2023-08-06 19:29:02
Brussels : Ireland and France are the crutches for the European Union to hold on amid fears of a recession. Even as the ECB continues to raise interest rates, the shadow of economic recession is spreading across the EU. Meanwhile, Ireland and France are excelling in economic growth. It is believed that the status of the EU can be improved by holding on to the excellence of these two countries.
The ECB raised interest rates to curb inflation. Even though the price increase is slow, it remains high. The IMF report pointed out that the economy of the European continent contracted in the first three months of this year. The report stated that Germany’s growth will slow to 0.3 percent in 2023.
Last month, Eurostat revealed that the rate of inflation in the EU was 5.5%. In this context, the ECB decided to raise the interest rate in keeping with the EU’s stated goal of reducing the inflation to 2%. Even as these measures continue, signs of economic recession are coming from most of the EU countries.

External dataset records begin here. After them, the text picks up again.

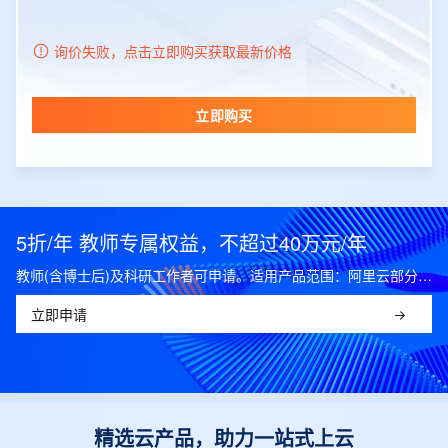
询价失败，点击立即购买获取最新价格
立即购买
5折/年 教师专属权益，不超过40万元/年
教师(含博士后)及科研工作者可申请。适用产品范围：阿里云部分公共云产品，可开科研发票。
立即申请
精选云产品，助力一站式上云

But prices have fallen in Ireland. Prices in Ireland have fallen below the EU average in recent months. Ireland has seen economic growth of 3.3 percent. France’s GDP growth has also been impressive. The French economy grew by 0.5 percent in the April-June period. This growth was in line with economists’ forecast of 0.1 percent. Together, these two factors eased the impact of the recession in the EU as a whole.
Economists often say that the cure for high inflation is high inflation. When prices are too high, people cut back on spending. As part of that, experts estimate that goods will not be able to be bought and prices will fall. But this is not happening in the EU. Retail prices are relatively stable in the EU. In this context, a section is also raising concerns that the EU’s measures to raise interest rates will have results.